Whenever a line of the records below contains the word "Recept", copy that line.
== == ==
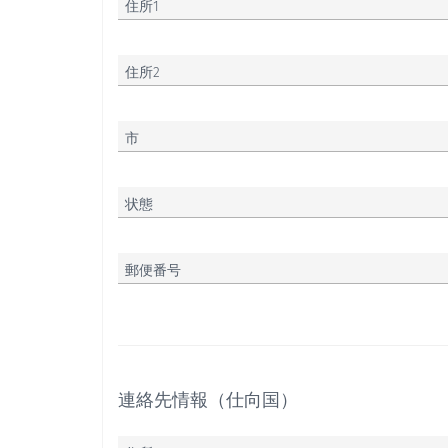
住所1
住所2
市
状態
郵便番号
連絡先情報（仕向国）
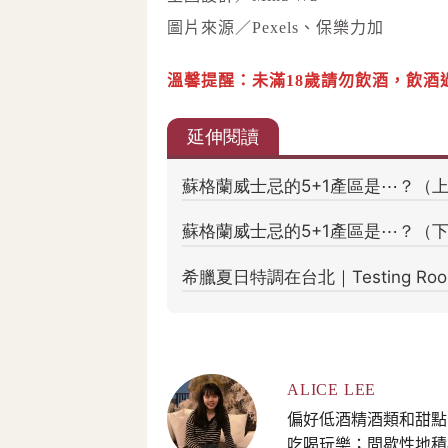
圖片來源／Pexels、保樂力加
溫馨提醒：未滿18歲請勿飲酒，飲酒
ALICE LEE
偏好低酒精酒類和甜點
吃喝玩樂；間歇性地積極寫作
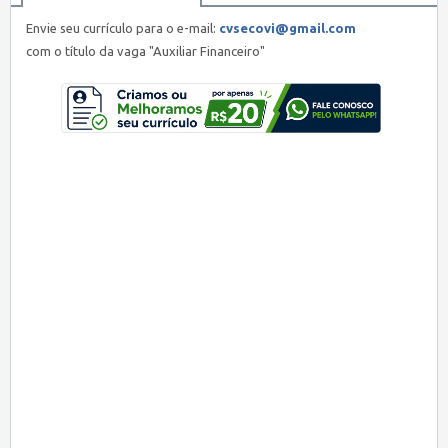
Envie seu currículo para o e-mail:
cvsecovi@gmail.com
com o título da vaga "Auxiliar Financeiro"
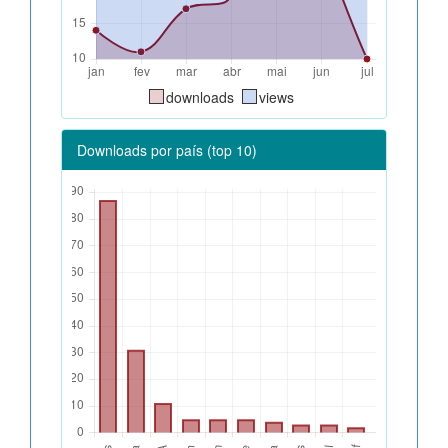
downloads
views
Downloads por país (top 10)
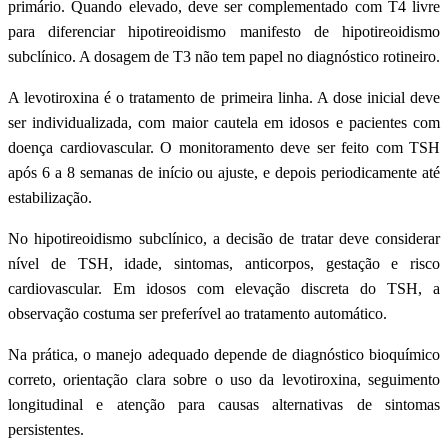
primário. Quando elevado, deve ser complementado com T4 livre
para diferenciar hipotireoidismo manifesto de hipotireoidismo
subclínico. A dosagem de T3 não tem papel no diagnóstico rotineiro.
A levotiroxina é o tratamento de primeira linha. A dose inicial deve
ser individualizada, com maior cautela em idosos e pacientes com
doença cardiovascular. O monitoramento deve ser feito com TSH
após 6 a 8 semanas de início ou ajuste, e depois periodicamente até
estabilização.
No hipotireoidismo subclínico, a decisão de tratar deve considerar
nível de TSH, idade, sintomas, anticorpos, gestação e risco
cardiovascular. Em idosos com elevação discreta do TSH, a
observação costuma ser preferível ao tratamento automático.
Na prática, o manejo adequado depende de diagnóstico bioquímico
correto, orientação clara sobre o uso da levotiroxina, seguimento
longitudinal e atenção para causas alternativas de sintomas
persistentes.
== == ==
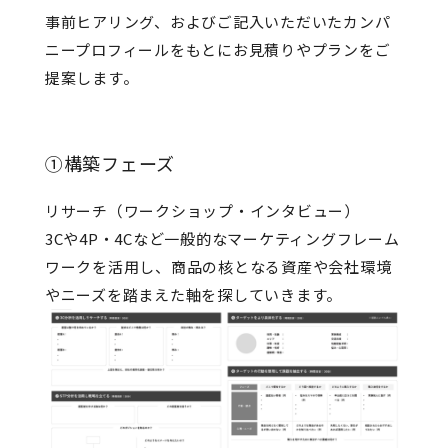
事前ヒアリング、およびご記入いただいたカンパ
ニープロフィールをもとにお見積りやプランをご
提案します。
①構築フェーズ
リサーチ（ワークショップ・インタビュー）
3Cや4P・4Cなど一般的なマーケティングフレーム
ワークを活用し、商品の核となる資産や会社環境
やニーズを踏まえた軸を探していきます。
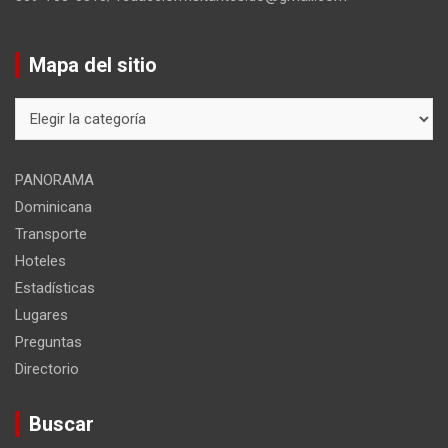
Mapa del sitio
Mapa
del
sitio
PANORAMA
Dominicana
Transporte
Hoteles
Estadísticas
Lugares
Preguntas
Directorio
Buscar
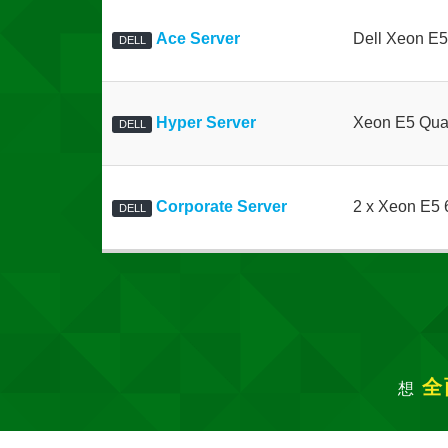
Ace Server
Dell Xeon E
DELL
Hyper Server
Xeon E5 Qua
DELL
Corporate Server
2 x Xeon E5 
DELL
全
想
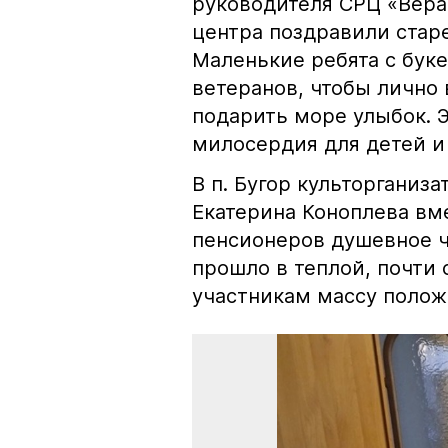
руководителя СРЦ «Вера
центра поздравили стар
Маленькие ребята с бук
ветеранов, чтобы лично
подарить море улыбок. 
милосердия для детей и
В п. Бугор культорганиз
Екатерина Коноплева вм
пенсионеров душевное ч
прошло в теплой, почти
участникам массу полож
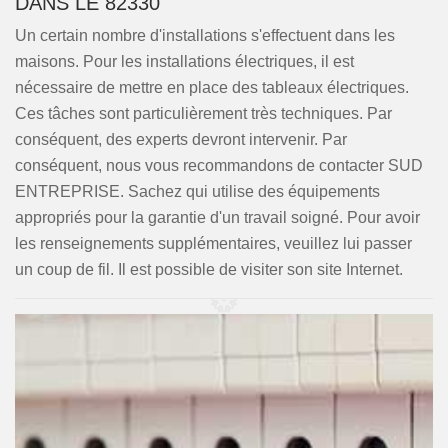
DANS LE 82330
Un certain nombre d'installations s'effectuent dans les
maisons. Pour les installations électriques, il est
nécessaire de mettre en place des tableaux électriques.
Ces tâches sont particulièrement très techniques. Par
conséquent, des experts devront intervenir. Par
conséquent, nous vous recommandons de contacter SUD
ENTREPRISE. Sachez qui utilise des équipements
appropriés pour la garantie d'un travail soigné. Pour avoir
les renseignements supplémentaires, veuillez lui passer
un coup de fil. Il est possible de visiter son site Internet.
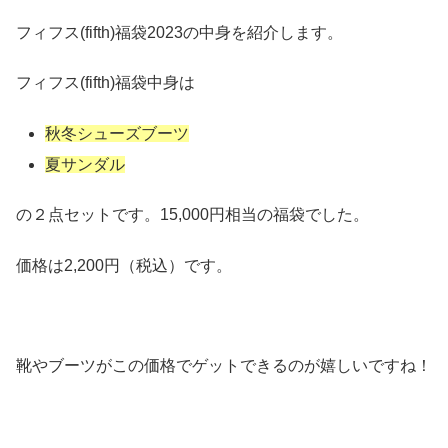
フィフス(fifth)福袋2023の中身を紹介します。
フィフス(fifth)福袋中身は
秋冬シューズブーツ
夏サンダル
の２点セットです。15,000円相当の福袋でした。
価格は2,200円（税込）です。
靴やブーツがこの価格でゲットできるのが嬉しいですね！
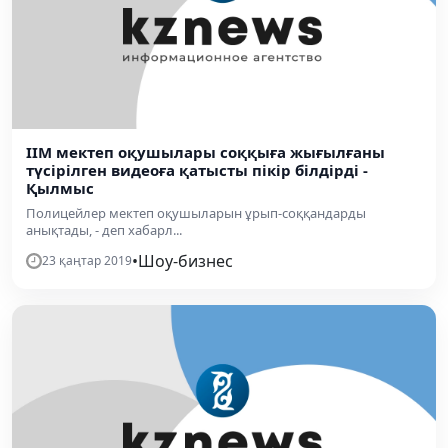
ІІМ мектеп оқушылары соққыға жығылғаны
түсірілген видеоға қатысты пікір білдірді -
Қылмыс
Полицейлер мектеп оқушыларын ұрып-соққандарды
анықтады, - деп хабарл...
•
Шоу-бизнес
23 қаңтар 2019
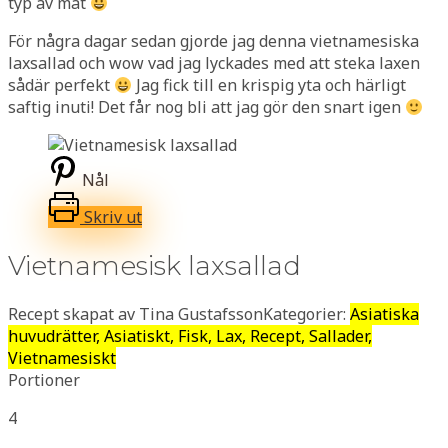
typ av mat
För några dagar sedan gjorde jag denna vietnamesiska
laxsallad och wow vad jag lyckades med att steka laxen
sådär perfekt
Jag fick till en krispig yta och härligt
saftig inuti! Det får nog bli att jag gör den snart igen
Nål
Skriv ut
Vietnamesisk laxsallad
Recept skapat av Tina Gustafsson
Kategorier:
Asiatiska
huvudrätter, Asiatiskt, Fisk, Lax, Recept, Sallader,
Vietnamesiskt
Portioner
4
== == ==
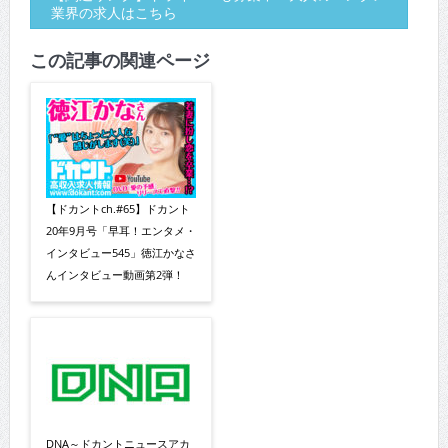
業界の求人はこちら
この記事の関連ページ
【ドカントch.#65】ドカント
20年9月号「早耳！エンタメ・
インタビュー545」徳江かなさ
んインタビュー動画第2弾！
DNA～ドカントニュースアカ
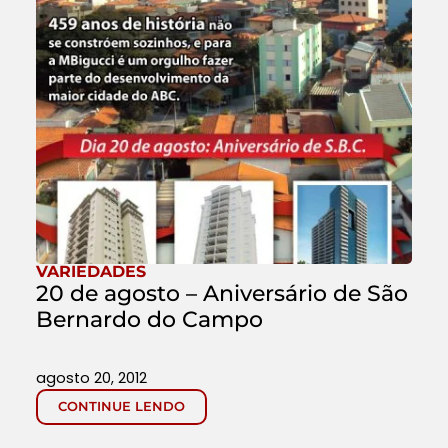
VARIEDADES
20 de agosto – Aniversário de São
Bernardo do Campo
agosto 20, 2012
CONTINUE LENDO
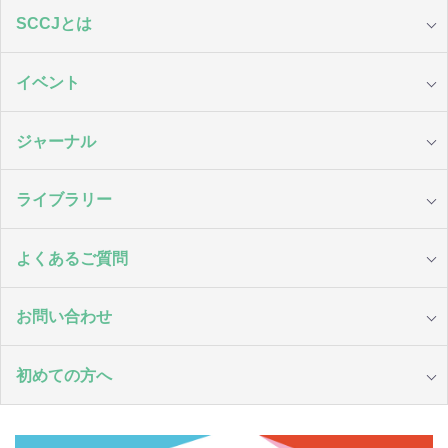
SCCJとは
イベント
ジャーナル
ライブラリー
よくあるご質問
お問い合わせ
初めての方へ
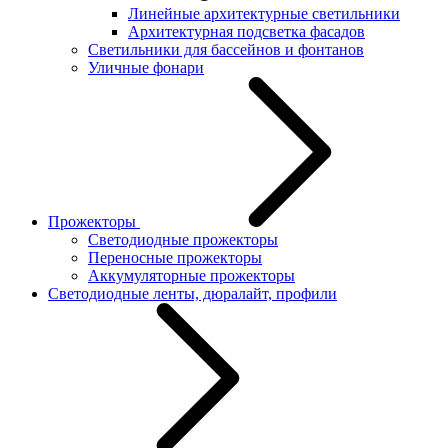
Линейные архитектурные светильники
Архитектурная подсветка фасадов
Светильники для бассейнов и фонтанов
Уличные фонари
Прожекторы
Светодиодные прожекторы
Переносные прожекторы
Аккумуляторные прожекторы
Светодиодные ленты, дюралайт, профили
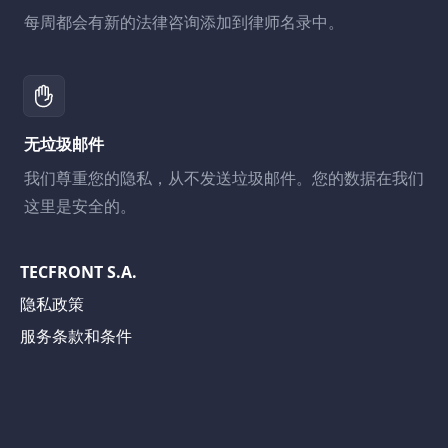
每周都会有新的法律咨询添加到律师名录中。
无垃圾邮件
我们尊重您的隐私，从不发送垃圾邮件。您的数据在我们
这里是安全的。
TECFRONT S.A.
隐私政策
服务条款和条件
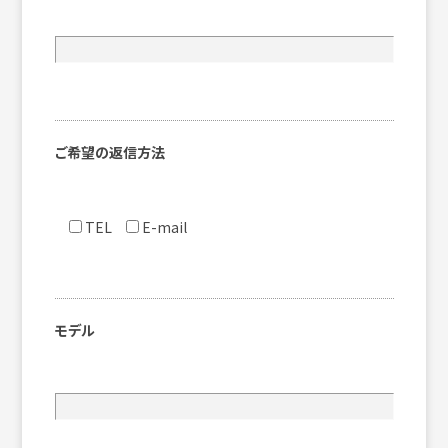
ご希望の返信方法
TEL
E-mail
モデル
== == ==
Task response:
Recept skapat av Tina Gustafsson
huvudrätter, Asiatiskt, Fisk, Lax, Recept, Sallader,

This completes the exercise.